If you are familiar with version control repositories like SVN or CVS, you will find that git mostly works the same. There are some key differences, however:

  • Git is a distributed repository, and each developer effectively maintains their own repository with a separate commit stream. Changes made in other repositories can be merged into a developer’s local repository to make the two repositories effectively identical, but each repository can have commits that are not synchronized automatically to other repositories.
  • Git is optimized for branching and merging, and so developers use branches often for single features. The main branch (called master) is intended to be always production ready, and developers usually work off a development or feature branch instead.
  • Commits to a repository in git are not necessarily sequential. Normally they will be applied in order when doing merges, but in some cases, it may be required to reorder commits [1]. Because commits are not required to be sequential, they are given random unique ids instead of sequential ones. These unique ids are long, but you can reference a commit by a portion of the id as long as it uniquely identifies the commit.
  • There is only one commit stream across an entire repository. Unlike SVN or CVS where each branch has their own commit ids and history, git only has one history that is often visualized as lines that run in parallel with dots on those lines representing commits.

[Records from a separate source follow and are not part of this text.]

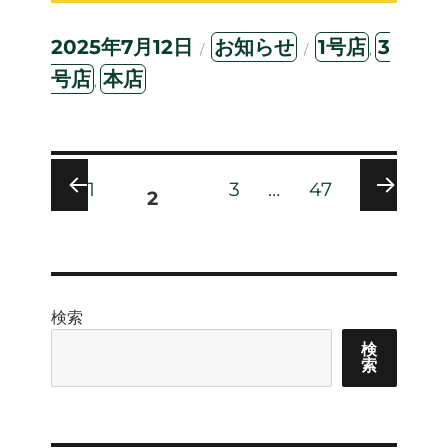
投
カ
タ
2025年7月12日
お知らせ
1号店
3
,
稿
テ
グ
号店
本店
,
日:
ゴ
リ
ー
投
固定ペー
固
固
固
1
3
…
47
ジ
2
定
定
定
稿
前
次
ペ
ペ
ペ
の
の
ー
ー
ー
ペ
ペ
の
ジ
ジ
ジ
ー
ー
ジ
ジ
ペ
検索
ー
検
索
ジ
送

[1]A good example of this is when merging changes from a remote repository into a local repository when additional changes have occurred in the local repository. If some of the incoming changes conflict, it could require a manual merge. These manual merges can often result in many different changes getting bundled into one big commit which then causes other developers to also have to do merges when those changes are pushed to other repositories. Git offers the option of doing a rebase, where some commits are rolled back, the incoming commits applied, and then the rolled back commits are re-applied with possible manual merges along the way. By doing this rebase, new changes are applied at the end which reduces the likelyhood of other developers having to manually merge when these changes are pushed.